Monday, August 5, 2019

Dear Governor DeWine

Dear Ohio Governor DeWine:

   Thank you for sharing your response to the shooting of innocent people in Dayton.  Because of your own personal loss years ago, I do not doubt your sincerity when you mentioned that you and your wife were brokenhearted by this senseless act.
   But the problem we face has nothing to do with our hearts that can be broken by this hate, by this blasphemy we call white supremacy, this lunacy we call gun ownership.  It is the fact that we have lost those values which once made our hearts what they should be.  Decency, caring, looking after the vulnerable, offering compassion to those who are broken, listening to those with whom we disagree, seeking to discover what it is that unites us not what divides us, and putting aside our differences for the common good.
   No, we have allowed our hearts to become scarred by angry rhetoric and hateful words, rhetoric that demonizes anyone who dares to question, words which tear down the souls of others.  We have allowed our hearts to become hardened by viewpoints that cast foreigners as murderers and rapists, not as families seeking a new life.  We have allowed bitterness to flow through our veins, bitterness thinly veiled as patriotism and offered as a political philosophy.  We have allowed our hearts - hearts which served in war, hearts which sought peace, hearts which build homes and hope, hearts which feed the hungry and shelter the homeless - we have allowed them to become hardened by fear, by doubt in the motives of fellow human beings, by hatred of the other, and by false misrepresentations of what this nation has always stood for since its founding.

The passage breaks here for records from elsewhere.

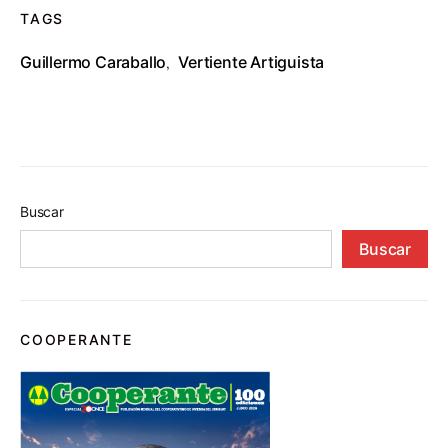
TAGS
Guillermo Caraballo
Vertiente Artiguista
,
Buscar
Buscar
COOPERANTE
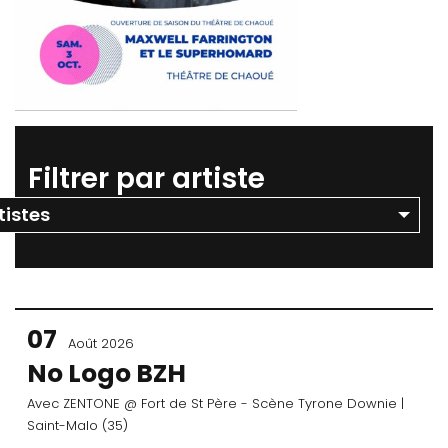
Filtrer par artiste
07
Août 2026
No Logo BZH
Avec
ZENTONE
@ Fort de St Père - Scène Tyrone Downie
|
Saint-Malo (35)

   Yes, you and your party will continue to offer us your thoughts and prayers every time these acts of domestic terrorism take place.  But is it possible for you to have new thoughts, different thoughts.  Can you, and the other leaders of our state, dare to think what passing an open carry law would bring to our state?  Could you entertain the thought of daring to veto such a bill?  I wonder if you could think what a difference it might make for future victims, if you took leadership in banning military style assault weapons once and for all.  Every police officer, every military person I know, says such weapons do not belong in the hands of civilians.  I hope that you might be willing to provide leadership for your party, in this state as well as nation, to stand up to the obscene power which has been given to the leadership of the NRA, a group that could care less about responsible gun ownership, and more about its ability to buy more and more politicians who will dutifully do whatever they demand.

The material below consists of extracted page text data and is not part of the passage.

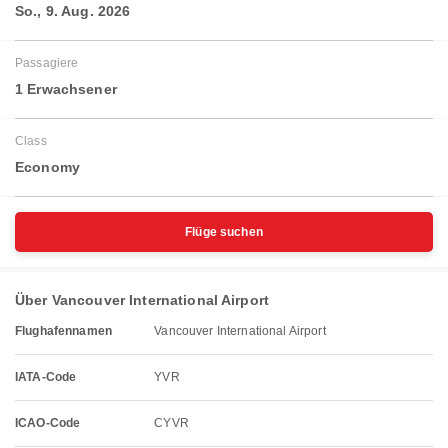
So., 9. Aug. 2026
Passagiere
1 Erwachsener
Class
Economy
Flüge suchen
Über Vancouver International Airport
Flughafennamen
Vancouver International Airport
IATA-Code
YVR
ICAO-Code
CYVR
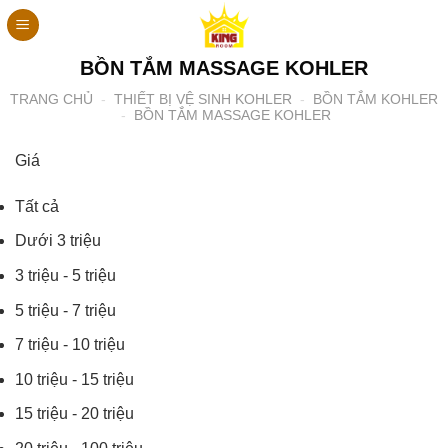
Bỏ
qua
nội
BỒN TẮM MASSAGE KOHLER
dung
TRANG CHỦ
-
THIẾT BỊ VỆ SINH KOHLER
-
BỒN TẮM KOHLER
-
BỒN TẮM MASSAGE KOHLER
Giá
Tất cả
Dưới 3 triệu
3 triệu - 5 triệu
5 triệu - 7 triệu
7 triệu - 10 triệu
10 triệu - 15 triệu
15 triệu - 20 triệu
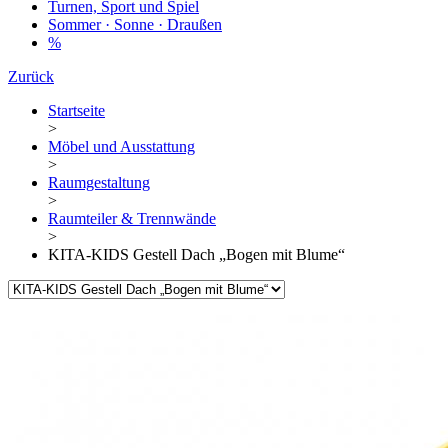
Turnen, Sport und Spiel
Sommer · Sonne · Draußen
%
Zurück
Startseite
>
Möbel und Ausstattung
>
Raumgestaltung
>
Raumteiler & Trennwände
>
KITA-KIDS Gestell Dach „Bogen mit Blume“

   And yes, let us pray.  By all means, let us pray.  And when we do, let us keep the photos of those who died in Dayton, in El Paso, in Gilroy, and in places too many to mention.  Because if we see those faces - the faces of children, of a mother who shielded her child, of a senior citizen, of young people out on a date, of families who were simply shopping for school supplies - maybe then we will know what to pray for.  Maybe we will pray for the courage to denounce those who speak words which are hate speech masked as politics, the wisdom to set aside our demands and listen to the pain-filled cries of survivors, the ability to discover that there is another way to live and to serve, to care and to hope.  And maybe, just maybe we can find our way back to being a nation built on justice, grace, kindness, and welcome for all.
   Like you, my heart is broken. 
   But I am determined not to let it be filled with bitterness, hate, division, fear, and anger.